# Will any 3.3 engine work????



## MML0805 (Apr 5, 2009)

Hi guys (and gals),

My husband just broke his truck (totally not related to any recent mudding expitditions he assures me...yea right) and they believe it is the engine. We've only had the truck a couple of months so I hate to get a new vehicle plus we really don't have the extra money right now so our only option is to fix this one. It is a 2000 Frontier Crew. It has a 3.3 V6 and is 4 wheel drive.

Will a 3.3 off a Chrysler work on this truck??? Just wondering before we fork out the 1300 for the engine. I have a friend that is parting out an old Chrysler and she said she will sell us the engine (the tranny went out of the chrysler and she got a new car) for 250. That would save us a huge amount of money if it would work....anyone know.

TIA


----------



## azrocketman (Oct 5, 2005)

Probably not. Mechanical interfaces such as the bell housing, flywheel/flexplate, and motor mount are probably different. A mechanical wizard can probably adapt these things but it's going to add cost. More difficult, is connecting the engine control computer and making it work with a different engine. You'll save money and time to replace the Nissan engine with a Nissan engine.

You really need to troubleshoot the truck. When was the last time the timing belt was replaced? A broken timing belt may not be a cheap repair on the 3.3 if the pistons and valves got "intimate" (the 3.3 is an interference engine) but it may be cheaper than a replacement engine.

Steve


----------



## adforester (Jan 9, 2009)

If you ask me the engine is the only thing worthy in the frontier. I've seen other 2000 nissan frontier crew cabs and they all are complete rust buckets. What pieces of skit! I have one and not only did the header crack in three places but I think i'll have to be replacing the EVAP system, which won't be cheap so I think i'll trade it in. If you do put in a new engine expect lots more problems in the rusted body, EVAP system and headers.
I've sunken lots of money into mine. You may want to fix the problem and go on, but remember its not the best. If you look on consumer reports its certainly not rated that great compared to toyota tacomas.


----------



## moddest (Apr 9, 2009)

No, they're not compatible, like azrocketman said, bellhousing, etc are different. Your best bet would be to try and get one in good nick from a junk yard.


----------



## abmobil (Nov 22, 2004)

adforester said:


> If you ask me the engine is the only thing worthy in the frontier. I've seen other 2000 nissan frontier crew cabs and they all are complete rust buckets. What pieces of skit! I have one and not only did the header crack in three places but I think i'll have to be replacing the EVAP system, which won't be cheap so I think i'll trade it in. If you do put in a new engine expect lots more problems in the rusted body, EVAP system and headers.
> I've sunken lots of money into mine. You may want to fix the problem and go on, but remember its not the best. If you look on consumer reports its certainly not rated that great compared to toyota tacomas.

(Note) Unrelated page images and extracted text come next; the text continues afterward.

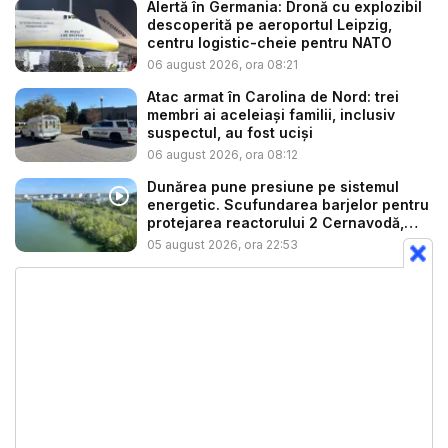
Alertă în Germania: Dronă cu explozibil
descoperită pe aeroportul Leipzig,
centru logistic-cheie pentru NATO
06 august 2026, ora 08:21
Atac armat în Carolina de Nord: trei
membri ai aceleiași familii, inclusiv
suspectul, au fost uciși
06 august 2026, ora 08:12
Dunărea pune presiune pe sistemul
energetic. Scufundarea barjelor pentru
protejarea reactorului 2 Cernavodă,
am...
05 august 2026, ora 22:53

She didnt ask any of that.
Frontiers are great trucks ,and YOU dont know what your talking about.

Yes the Exhaust manifolds do crack but it wont make the truck undrivable.
My dads has 193k on his supercharged frontier and it runs great.
No rust to speak of.

Go get your Tacoma.
If you did your research you would know that MANY Tacomas were bought back due to SERIOUS frame rotting issues.

MML0805, to answer your orignal question, yes the most economical choice is to replace you engine with another Nissan 3.3.
You might be able to get a decent deal at a junk yard.


----------



## XE_KING (May 5, 2008)

The only difference is with the SC and non SC motors... There are different parts.. So if your NON SC get the non SC replacement motor... And like ABmobile stated, these are great trucks. Mine has NO rust on it and is running perfect at 90k... (cracked manifolds) but runs great..


----------